Drug Regulation in India

India’s regulation of drugs and cosmetics is a parallel set up at the central and state level — we have the Central Drugs Standards Control Organisation (CDSCO) and State Drugs Control Departments (SDCDs). Such a dual system has its demerits. There is overlapping and there is no uniformity in interpretation and implementation of the Act. Ideally, there should be a single monitoring system.

The CDSCO acts as the Central Licensing Approving Authority for grant or renewal of licenses of blood banks, drug testing labs, vaccines, medical devices, sera, large volume parenterals and new drugs. The inspection is joint inspection. The report is given to the State Licensing Authority. It grants or renews the license. It is forwarded upwards to DCGI for ratification.

There is joint inspection for granting certificates to exporters. The testing samples drawn by central officers are sent to central testing labs and by the state officers to the state testing labs.

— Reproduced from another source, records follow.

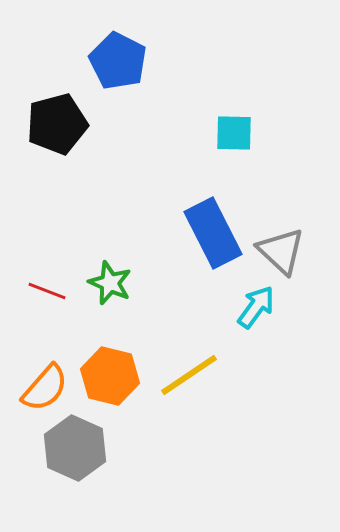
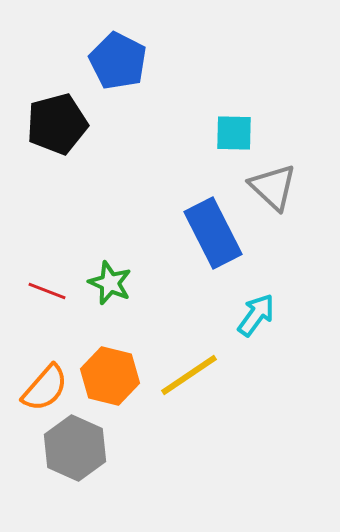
gray triangle: moved 8 px left, 64 px up
cyan arrow: moved 8 px down
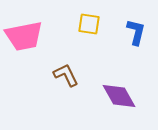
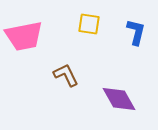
purple diamond: moved 3 px down
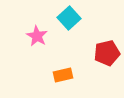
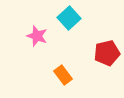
pink star: rotated 10 degrees counterclockwise
orange rectangle: rotated 66 degrees clockwise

Capacity is assessed by joint inspection. CDSCO functions as a co-ordinating authority with states. Prior to granting of licenses in Form 28, 28 A. 28B, 28D or 28DA, there is joint inspection. In a proposed amendment to the Act, it is suggested that license in respect of 17 categories of drugs will be taken up by CDSCO. In respect of other categories of drugs, the powers vest with the state authorities.

There are two wings in the regulatory authorities — enforcement wing and laboratory wing. In enforcement wings, the functionaries are Drugs Controller General (India), Joint Drugs Controller (India), Deputy Drugs Controller (India), Assistant Drugs Controller (India) and Drug Inspector (India). In the lab wing, there is Principal Scientific Officer equivalent to Joint Drugs Controller, Chief Scientific Officer equivalent to Dy. Drugs Controller, Scientific Officer or Government Analyst equivalent to Assistant Drugs Controller and Junior Scientific Officers equivalent to Drug Inspector.

The organisation has five broad functions — enforcement and new drugs, import-export, pharmacovigilance and blood bank, lab and intelligence, HR and admn. medical services each headed by Joint Drugs Controllers. These report to DCGI who in turn reports to the Government. All of these are assisted by deputies and assistants at the middle level. At the bottom of the pyramid, we have drug inspectors and junior scientific officers.

Ideally, the central and state authorities should merge into one drug regulatory system. It will enable effective implementation of the Drugs and Cosmetics Act, 1940.